Li Z J, Shukla V, Fordyce A P, Pedersen A G, Wenger K S, Marten M R
Department of Chemical and Biochemical Engineering, University of Maryland, Baltimore County (UMBC),1000 Hilltop Circle, Baltimore, Maryland 21250, USA.
Biotechnol Bioeng. 2000 Nov 5;70(3):300-12. doi: 10.1002/1097-0290(20001105)70:3<300::aid-bit7>3.0.co;2-3.
It is well known that high-viscosity fermentation broth can lead to mixing and oxygen mass transfer limitations. The seemingly obvious solution for this problem is to increase agitation intensity. In some processes, this has been shown to damage mycelia, affect morphology, and decrease product expression. However, in other processes increased agitation shows no effect on productivity. While a number of studies discuss morphology and fragmentation at the laboratory and pilot scale, there are relatively few publications available for production-scale fungal fermentations. The goal of this study was to assess morphology and fragmentation behavior in large-scale, fed-batch, fungal fermentations used for the production of protein. To accomplish this, a recombinant strain of Aspergillus oryzae was grown in 80 m(3) fermentors at two different gassed, impeller power-levels (one 50% greater than the other). Impeller power is reported as energy dissipation/circulation function (EDCF) and was found to have average values of 29.3 +/- 1.0 and 22.0 +/- 0.3 kW m(-3) s(-1) at high and low power levels, respectively. In all batches, biomass concentration profiles were similar and specific growth rate was < 0.03 h(-1). Morphological data show hyphal fragmentation occurred by both shaving-off of external clump hyphae and breakage of free hyphae. The fragmentation rate constant (k(frag)), determined using a first-order model, was 5.90 and 5.80 h(-1) for high and low power batches, respectively. At the end of each batch, clumps accounted for only 25% of fungal biomass, most of which existed as small, sparsely branched, free hyphal elements. In all batches, fragmentation was found to dominate fungal growth and branching. We speculate that this behavior was due to slow growth of the culture during this fed-batch process.

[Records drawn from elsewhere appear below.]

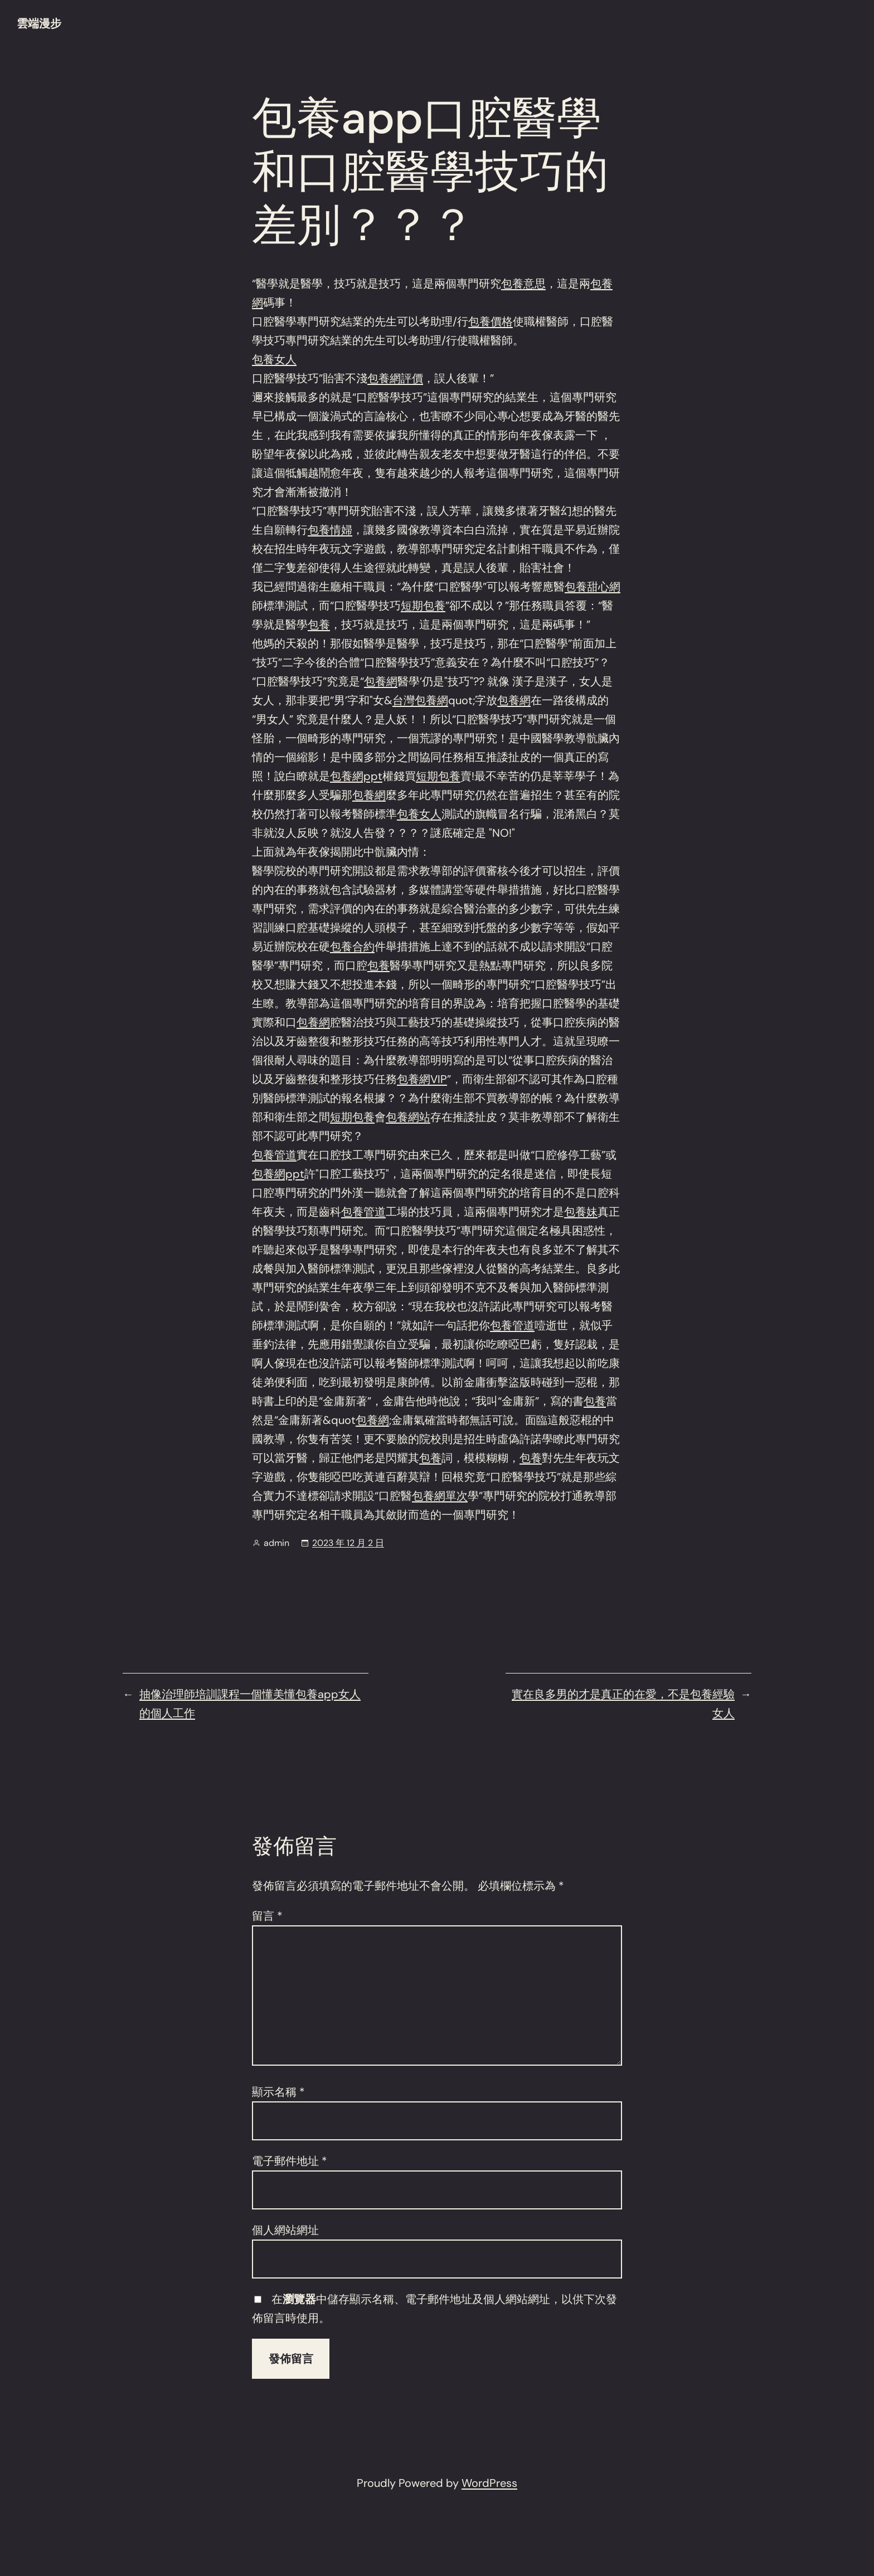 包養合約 (352, 946)
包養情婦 (330, 530)
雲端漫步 (39, 23)
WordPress (489, 2483)
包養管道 (274, 1155)
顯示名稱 (278, 2092)
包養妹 (581, 1211)
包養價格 (490, 321)
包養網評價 (395, 378)
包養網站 (408, 1117)
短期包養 (423, 605)
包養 (319, 624)
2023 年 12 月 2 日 (348, 1543)
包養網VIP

众所周知,高粘度发酵液会导致混合和氧气传质受限。对于这个问题,看似显而易见的解决办法是提高搅拌强度。在某些工艺中,这已被证明会损害菌丝体,影响形态,并降低产物表达。然而,在其他工艺中,增加搅拌对生产率没有影响。虽然有许多研究在实验室和中试规模讨论了形态和破碎情况,但关于生产规模真菌发酵的出版物相对较少。本研究的目的是评估用于蛋白质生产的大规模补料分批真菌发酵中的形态和破碎行为。为了实现这一目标,将米曲霉的重组菌株在80立方米的发酵罐中,于两种不同的通气叶轮功率水平下培养(一种比另一种高50%)。叶轮功率以能量耗散/循环函数(EDCF)表示,发现在高功率和低功率水平下,其平均值分别为29.3±1.0和22.0±0.3千瓦·米-3·秒-1。在所有批次中,生物量浓度曲线相似,比生长速率<0.03小时-1。形态学数据表明,菌丝破碎是通过外部菌团菌丝的削落和游离菌丝的断裂发生的。使用一级模型确定的破碎速率常数(k(frag)),高功率批次和低功率批次分别为5.90和5.80小时-1。在每个批次结束时,菌团仅占真菌生物量的25%,其中大部分以小的、分支稀疏的游离菌丝体形式存在。在所有批次中,发现破碎主导了真菌的生长和分支。我们推测这种行为是由于在这个补料分批过程中培养物生长缓慢所致。